The European Commission’s new EU Strategy to tackle Organised Crime, announced in mid-April, focuses in particular on cross-border actions against organized criminal structures. To reach this goal, the business models and profits of criminal groups should be dismantled, both online and offline. „Criminal syndicates increasingly use new technologies and seize any opportunity to expand their illegal activities, online or offline“, says Margaritis Schinas, Vice-President for Promoting our European Way of Life.
About 65 percent of the criminal organizations active in the EU are transnational groups, according to the Commission. An effective exchange of information is therefore essential for taking strong action against them. Schinas emphasizes the importance of improved cooperation between law enforcement agencies and the judiciary in order to dismantle criminal business models: “Today’s Strategy will help hit these criminals where it hurts the most, by undermining their business model which thrives on a lack of coordination between states.” To this end, the EU Commission plans, for example, to modernize and reinforce the European multidisciplinary platform against criminal threats (EMPACT) and to introduce an EU Police Cooperation Code. The EU Commission also suggests a cooperation agreement with Interpol.
To take stronger action against counterfeiting, the Commission plans to create an EU toolbox against counterfeiting by 2022. It’s aim is to establish principles for joint actions, cooperation, and information transfer between authorities, rights holders, and third parties. Counterfeit pharmaceuticals are to be a particular focus. Their prevalence is on the rise, with an alarming increase during the Covid-19 pandemic. “We have already detected attempted scam sales of over 1 billion vaccine doses”, says Ylva Johansson, Commissioner for Home Affairs. Counterfeiting is considered one of the high-priority crimes, according to the strategy paper. Fakes account for 6.8 percent of imports into the EU; and represent a significant source of revenue for organized criminal groups, according to the report.

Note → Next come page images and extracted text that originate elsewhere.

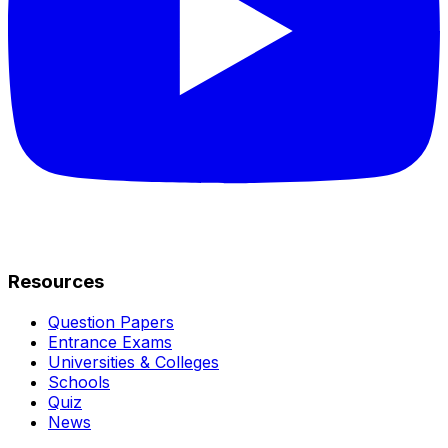
Resources
Question Papers
Entrance Exams
Universities & Colleges
Schools
Quiz
News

“With the measures we’re proposing today, we’ll be moving from occasional police cooperation to permanent police partnerships, and we’ll follow the money to catch criminals in financial investigations,” Johansson continues. To further freeze money flows, the EU Commission also advises establishing new European rules to confiscate criminal profits; to further develop existing rules against money laundering; and to launch financial investigations at an early stage. Moreover, to track criminal groups online, options for digital investigations are e.g. being evaluated.